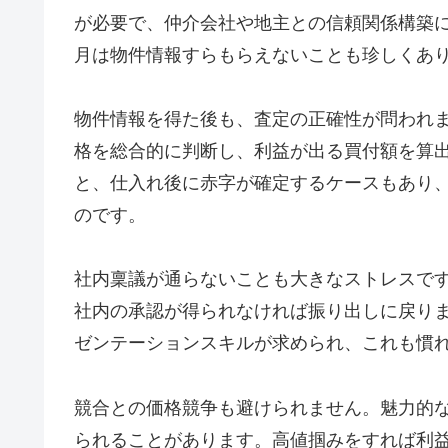
が必要で、仲介会社や地主との信頼関係構築
月は物件情報すらもらえないことも珍しくあ
物件情報を得た後も、査定の正確性が問われ
格を総合的に判断し、利益が出る買付額を算
と、仕入れ後に赤字が確定するケースもあり
のです。
社内稟議が通らないことも大きなストレスで
社内の承認が得られなければ振り出しに戻り
ゼンテーションスキルが求められ、これも慣
競合との価格競争も避けられません。魅力的
られることがあります。高値掴みをすれば利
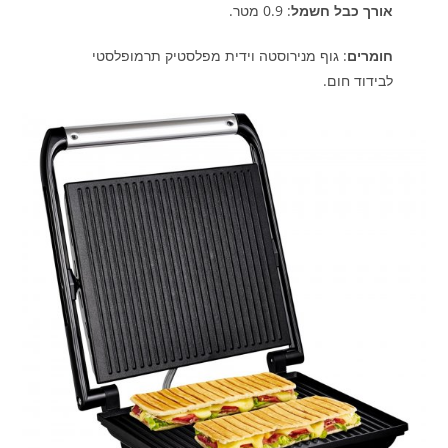
אורך כבל חשמל
: 0.9 מטר.​
חומרים
: גוף מנירוסטה וידית מפלסטיק תרמופלסטי
לבידוד חום.​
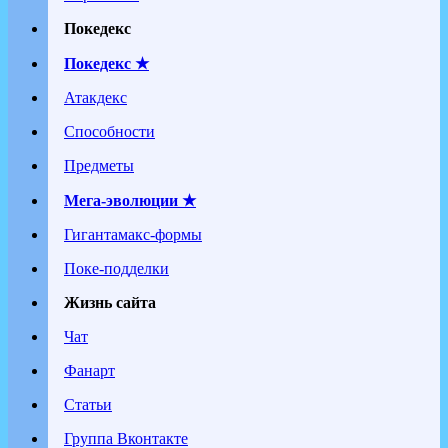
Покедекс
Покедекс ★
Атакдекс
Способности
Предметы
Мега-эволюции ★
Гигантамакс-формы
Поке-подделки
Жизнь сайта
Чат
Фанарт
Статьи
Группа Вконтакте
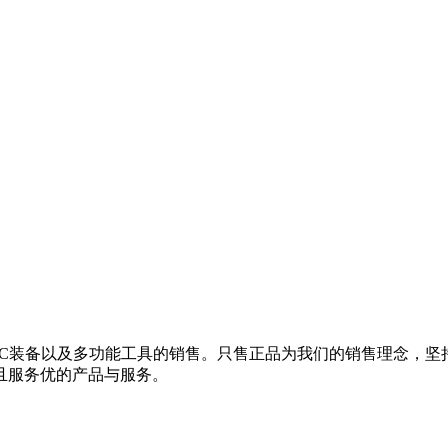
EDC装备以及多功能工具的销售。只售正品为我们的销售理念，
且服务优的产品与服务。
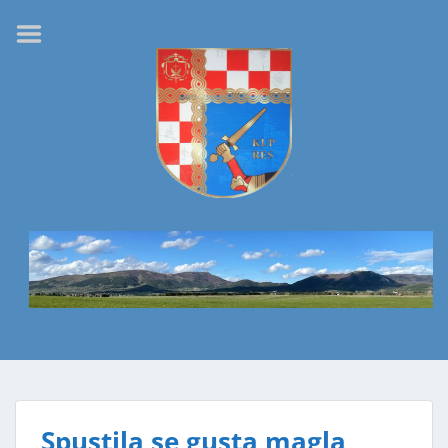
Naslovnica
Kupres
Marija i Rudi
Mijoči
Dvije pčelice
Kupres u slikama
Spustila se gusta magla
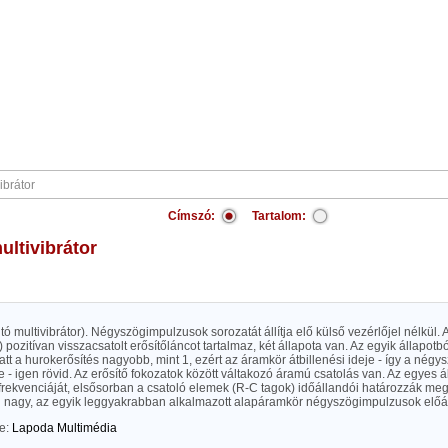
Címszó:
Tartalom:
multivibrátor
ó multivibrátor). Négyszögimpulzusok sorozatát állítja elő külső vezérlőjel nélkül.
) pozitívan visszacsatolt erősítőláncot tartalmaz, két állapota van. Az egyik állapotb
latt a hurokerősítés nagyobb, mint 1, ezért az áramkör átbillenési ideje - így a né
eje - igen rövid. Az erősítő fokozatok között váltakozó áramú csatolás van. Az egyes ál
frekvenciáját, elsősorban a csatoló elemek (R-C tagok) időállandói határozzák meg
en nagy, az egyik leggyakrabban alkalmazott alapáramkör négyszögimpulzusok előál
te:
Lapoda Multimédia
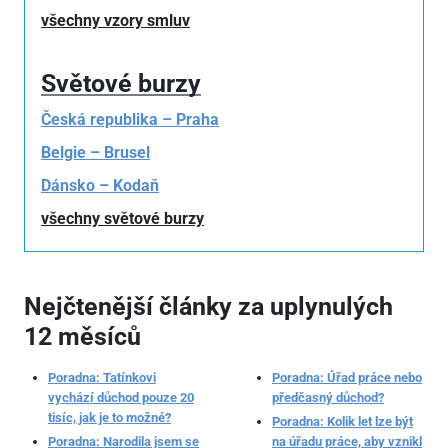
všechny vzory smluv
Světové burzy
Česká republika – Praha
Belgie – Brusel
Dánsko – Kodaň
všechny světové burzy
Nejčtenější články za uplynulých
12 měsíců
Poradna: Tatínkovi
Poradna: Úřad práce nebo
vychází důchod pouze 20
předčasný důchod?
tisíc, jak je to možné?
Poradna: Kolik let lze být
Poradna: Narodila jsem se
na úřadu práce, aby vznikl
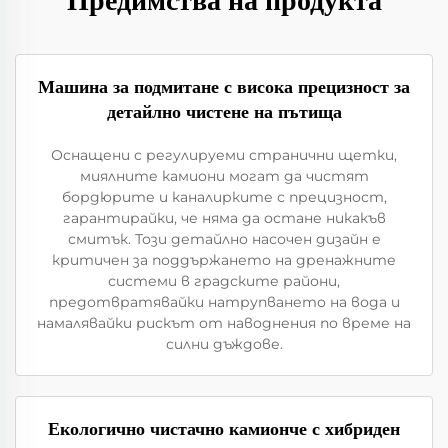
Предимства на продукта
Машина за подмитане с висока прецизност за
детайлно чистене на пътища
Оснащени с регулируеми странични щетки,
миялните камиони могат да чистят
бордюрите и каналирките с прецизност,
гарантирайки, че няма да остане никакъв
смитък. Този детайлно насочен дизайн е
критичен за поддържането на дренажните
системи в градските райони,
предотвратявайки натрупването на вода и
намалявайки рискът от наводнения по време на
силни дъждове.
Екологично чистачно камионче с хибриден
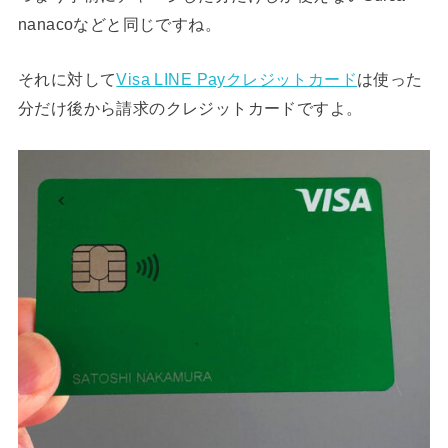
nanacoなどと同じですね。
それに対して
Visa LINE Payクレジットカード
は使った
分だけ後から請求のクレジットカードですよ。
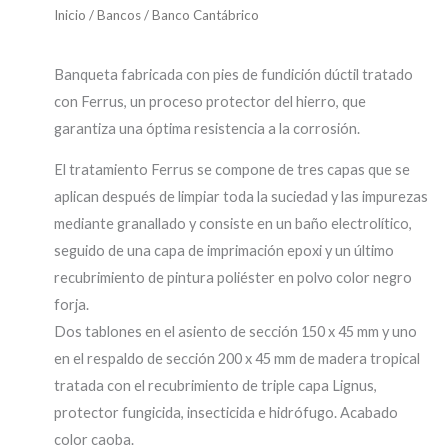
Inicio
/
Bancos
/ Banco Cantábrico
Banqueta fabricada con pies de fundición dúctil tratado
con Ferrus, un proceso protector del hierro, que
garantiza una óptima resistencia a la corrosión.
El tratamiento Ferrus se compone de tres capas que se
aplican después de limpiar toda la suciedad y las impurezas
mediante granallado y consiste en un baño electrolítico,
seguido de una capa de imprimación epoxi y un último
recubrimiento de pintura poliéster en polvo color negro
forja.
Dos tablones en el asiento de sección 150 x 45 mm y uno
en el respaldo de sección 200 x 45 mm de madera tropical
tratada con el recubrimiento de triple capa Lignus,
protector fungicida, insecticida e hidrófugo. Acabado
color caoba.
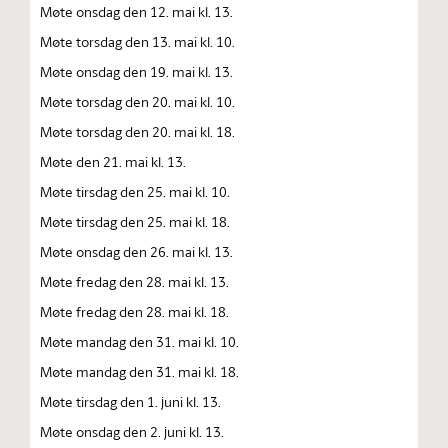
Møte onsdag den 12. mai kl. 13.
Møte torsdag den 13. mai kl. 10.
Møte onsdag den 19. mai kl. 13.
Møte torsdag den 20. mai kl. 10.
Møte torsdag den 20. mai kl. 18.
Møte den 21. mai kl. 13.
Møte tirsdag den 25. mai kl. 10.
Møte tirsdag den 25. mai kl. 18.
Møte onsdag den 26. mai kl. 13.
Møte fredag den 28. mai kl. 13.
Møte fredag den 28. mai kl. 18.
Møte mandag den 31. mai kl. 10.
Møte mandag den 31. mai kl. 18.
Møte tirsdag den 1. juni kl. 13.
Møte onsdag den 2. juni kl. 13.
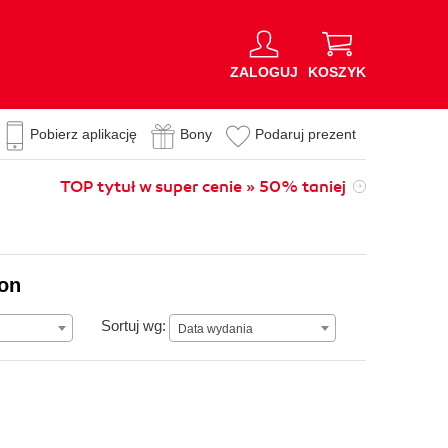
ZALOGUJ
KOSZYK
Pobierz aplikację
Bony
Podaruj prezent
TOP tytuł w super cenie » 50% taniej
ion
Data wydania
Sortuj wg:
Data wydania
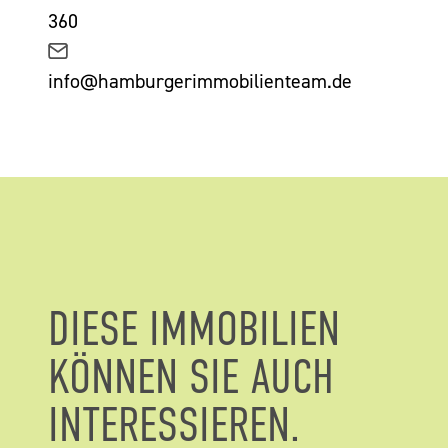
360
info@hamburgerimmobilienteam.de
DIESE IMMOBILIEN
KÖNNEN SIE AUCH
INTERESSIEREN.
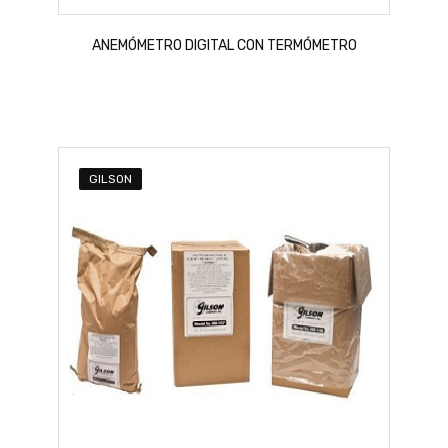
ANEMÓMETRO DIGITAL CON TERMÓMETRO
GILSON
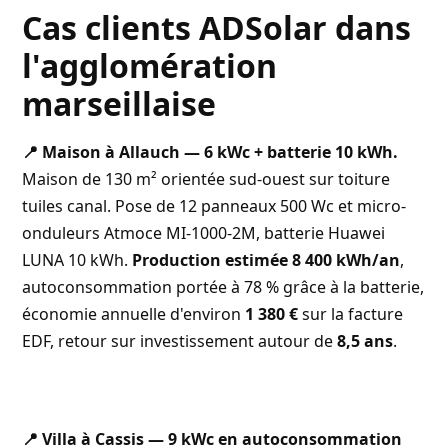
Cas clients ADSolar dans
l'agglomération
marseillaise
📍 Maison à Allauch — 6 kWc + batterie 10 kWh.
Maison de 130 m² orientée sud-ouest sur toiture
tuiles canal. Pose de 12 panneaux 500 Wc et micro-
onduleurs Atmoce MI-1000-2M, batterie Huawei
LUNA 10 kWh.
Production estimée 8 400 kWh/an
,
autoconsommation portée à 78 % grâce à la batterie,
économie annuelle d'environ
1 380 €
sur la facture
EDF, retour sur investissement autour de
8,5 ans
.
📍 Villa à Cassis — 9 kWc en autoconsommation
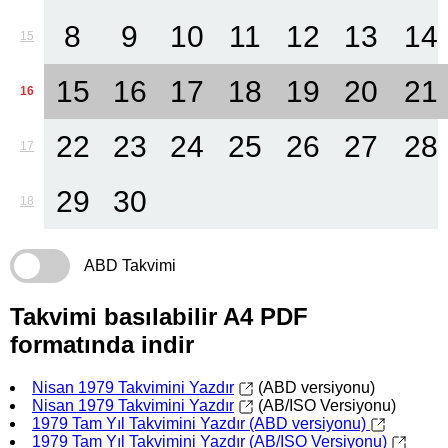
8
9
10
11
12
13
14
15
15
16
17
18
19
20
21
16
22
23
24
25
26
27
28
17
29
30
18
ABD Takvimi
Takvimi basılabilir A4 PDF
formatında indir
Nisan 1979 Takvimini Yazdır
(ABD versiyonu)
Nisan 1979 Takvimini Yazdır
(AB/ISO Versiyonu)
1979 Tam Yıl Takvimini Yazdır (ABD versiyonu)
1979 Tam Yıl Takvimini Yazdır (AB/ISO Versiyonu)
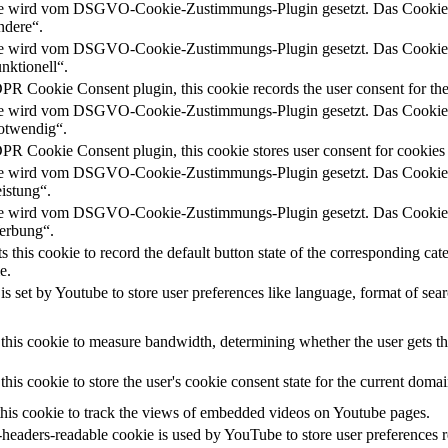
e wird vom DSGVO-Cookie-Zustimmungs-Plugin gesetzt. Das Cookie die
ndere“.
e wird vom DSGVO-Cookie-Zustimmungs-Plugin gesetzt. Das Cookie die
nktionell“.
PR Cookie Consent plugin, this cookie records the user consent for the
e wird vom DSGVO-Cookie-Zustimmungs-Plugin gesetzt. Das Cookie die
otwendig“.
PR Cookie Consent plugin, this cookie stores user consent for cookies 
e wird vom DSGVO-Cookie-Zustimmungs-Plugin gesetzt. Das Cookie die
istung“.
e wird vom DSGVO-Cookie-Zustimmungs-Plugin gesetzt. Das Cookie die
erbung“.
 this cookie to record the default button state of the corresponding ca
e.
s set by Youtube to store user preferences like language, format of se
this cookie to measure bandwidth, determining whether the user gets the
his cookie to store the user's cookie consent state for the current domai
this cookie to track the views of embedded videos on Youtube pages.
-headers-readable cookie is used by YouTube to store user preferences r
* * *
◆ To do: Look over the material above and show each line where "preferences" appears.

◆ Your solution:
s set by Youtube to store user preferences like language, format of se
-headers-readable cookie is used by YouTube to store user preferences r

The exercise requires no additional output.